You may request a copy of the safeguards in place by contacting us at [email protected].

10. Your Rights

Depending on your jurisdiction, you may have the following rights regarding your personal data:

Right of access: Request a copy of the personal data we hold about you.

Right to rectification: Request correction of inaccurate or incomplete personal data.

Right to erasure: Request deletion of your personal data (subject to legal retention requirements).

Right to restrict processing: Request that we limit how we use your data.

Right to data portability: Receive your personal data in a structured, commonly used, machine-readable format.

Right to object: Object to processing based on legitimate interests or for direct marketing purposes.

Right to withdraw consent: Withdraw consent at any time where processing is based on consent.

Right to lodge a complaint: File a complaint with your local data protection supervisory authority.

To exercise any of these rights, please contact us at [email protected] or [email protected]. We will respond to your request within 30 days (or sooner as required by applicable law). We may need to verify your identity before processing your request.

For Google user data specifically, you can also disconnect your Google account from Klarvyn at any time through your account settings, which will stop further data collection and trigger deletion of previously collected Google data within 30 days.

11. Children's Privacy

Klarvyn is a business-to-business service and is not intended for use by individuals under the age of 18. We do not knowingly collect personal data from children. If we become aware that we have inadvertently collected data from a minor, we will take immediate steps to delete that information.

12. Third-Party Links and Services

Our Services may contain links to third-party websites, integrations, or services that are not operated by us. We are not responsible for the privacy practices of these third parties. We encourage you to review the privacy policies of any third-party services you access through Klarvyn.
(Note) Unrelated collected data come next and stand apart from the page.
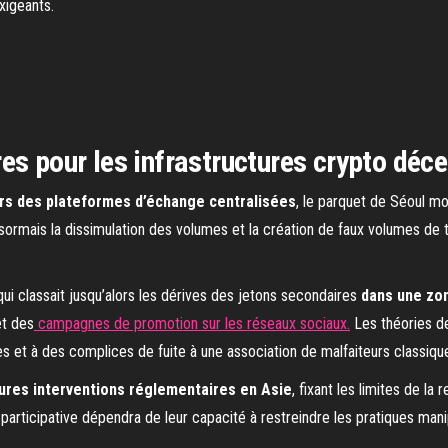
xigeants.
es pour les infrastructures crypto déce
rs des plateformes d’échange centralisées
, le parquet de Séoul mo
désormais la dissimulation des volumes et la création de faux volumes de
qui classait jusqu’alors les dérives des jetons secondaires
dans une zon
et des
campagnes de promotion sur les réseaux sociaux.
Les théories de
s et à des complices de fuite à une association de malfaiteurs classiqu
ures interventions réglementaires en Asie
, fixant les limites de la
participative dépendra de leur capacité à restreindre les pratiques manipu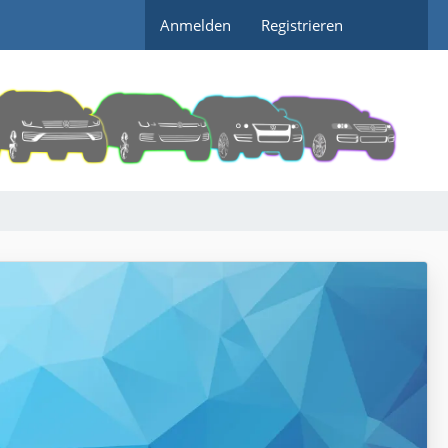
Anmelden
Registrieren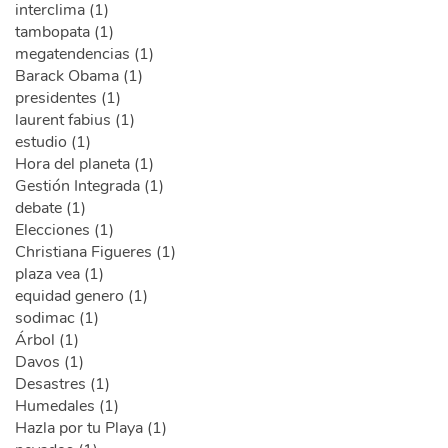
interclima (1)
tambopata (1)
megatendencias (1)
Barack Obama (1)
presidentes (1)
laurent fabius (1)
estudio (1)
Hora del planeta (1)
Gestión Integrada (1)
debate (1)
Elecciones (1)
Christiana Figueres (1)
plaza vea (1)
equidad genero (1)
sodimac (1)
Árbol (1)
Davos (1)
Desastres (1)
Humedales (1)
Hazla por tu Playa (1)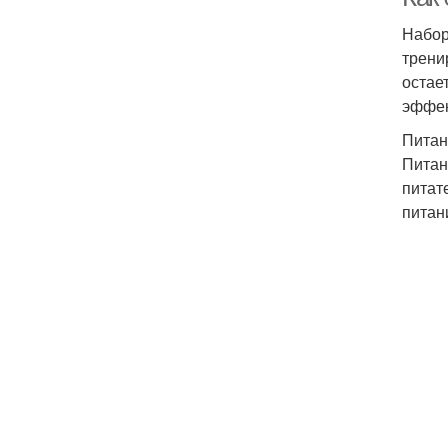
Набор
трени
остае
эффек
Питан
Питан
питат
питан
13. Changes to This Privacy Policy

We may update this Privacy Policy from time to time to reflect changes in our practices, technology, legal requirements, or other factors. When we make material changes, we will:

Update the "Last Updated" date at the top of this policy.

Notify you via email or through a prominent notice in the platform at least 30 days before the changes take effect.

Where required by law, obtain your consent to material changes.

We encourage you to review this Privacy Policy periodically to stay informed about how we protect your data.

14. Contact Us

If you have any questions, concerns, or requests regarding this Privacy Policy or our data practices, please contact us:

Northpunch Media Group Limited

Limassol, Cyprus

Privacy and data requests: [email protected]

Website: https://klarvyn.com

If you are located in the EEA and are not satisfied with our response, you have the right to lodge a complaint with your local data protection supervisory authority.